The answer must be an exact copy of the entries below, with no images in it.

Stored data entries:
***
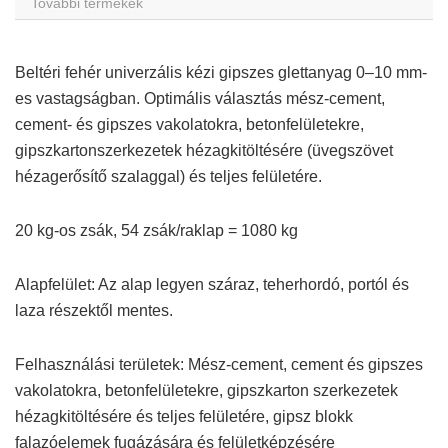
További termékek
Beltéri fehér univerzális kézi gipszes glettanyag 0–10 mm-
es vastagságban. Optimális választás mész-cement,
cement- és gipszes vakolatokra, betonfelületekre,
gipszkartonszerkezetek hézagkitöltésére (üvegszövet
hézagerősítő szalaggal) és teljes felületére.
20 kg-os zsák, 54 zsák/raklap = 1080 kg
Alapfelület: Az alap legyen száraz, teherhordó, portól és
laza részektől mentes.
Felhasználási területek: Mész-cement, cement és gipszes
vakolatokra, betonfelületekre, gipszkarton szerkezetek
hézagkitöltésére és teljes felületére, gipsz blokk
falazóelemek fugázására és felületképzésére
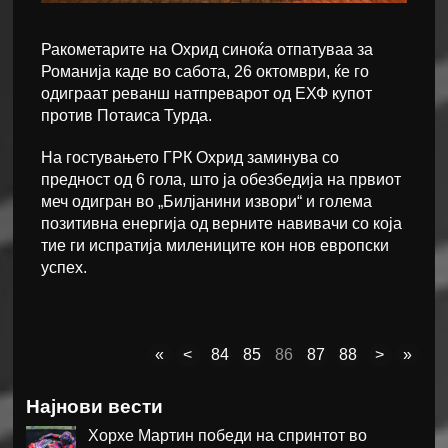
Ракометарите на Охрид синоќа отпатуваа за
Романија каде во сабота, 26 октомври, ќе го
одиграат реванш натпреварот од ЕХФ купот
против Потаиса Турда.
На гостувањето ГРК Охрид заминува со
предност од 6 гола, што ја обезбедија на првиот
меч одигран во „Билјанини извори“ и голема
позитивна енергија од верните навивачи со која
тие ги испратија милениците кон нов европски
успех.
«
<
84
85
86
87
88
>
»
Најнови вести
Хорхе Мартин победи на спринтот во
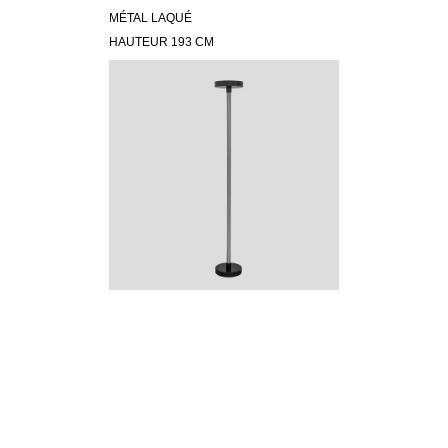
MÉTAL LAQUÉ
HAUTEUR 193 CM
© 2026 Galerie Christine Diegoni • Design
by
Frédéric Serva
***
**EXERCISE RESPONSE:**
További termékek
Beltéri fehér univerzális kézi gipszes glettanyag 0–10 mm-
es vastagságban. Optimális választás mész-cement,
cement- és gipszes vakolatokra, betonfelületekre,
gipszkartonszerkezetek hézagkitöltésére (üvegszövet
hézagerősítő szalaggal) és teljes felületére.
20 kg-os zsák, 54 zsák/raklap = 1080 kg
Alapfelület: Az alap legyen száraz, teherhordó, portól és
laza részektől mentes.
Felhasználási területek: Mész-cement, cement és gipszes
vakolatokra, betonfelületekre, gipszkarton szerkezetek
hézagkitöltésére és teljes felületére, gipsz blokk
falazóelemek fugázására és felületképzésére
Ракометарите на Охрид синоќа отпатуваа за
Романија каде во сабота, 26 октомври, ќе го
одиграат реванш натпреварот од ЕХФ купот
против Потаиса Турда.
На гостувањето ГРК Охрид заминува со
предност од 6 гола, што ја обезбедија на првиот
меч одигран во „Билјанини извори“ и голема
позитивна енергија од верните навивачи со која
тие ги испратија милениците кон нов европски
успех.
«
<
84
85
86
87
88
>
»
Најнови вести
Хорхе Мартин победи на спринтот во
MÉTAL LAQUÉ
HAUTEUR 193 CM
© 2026 Galerie Christine Diegoni • Design
by
Frédéric Serva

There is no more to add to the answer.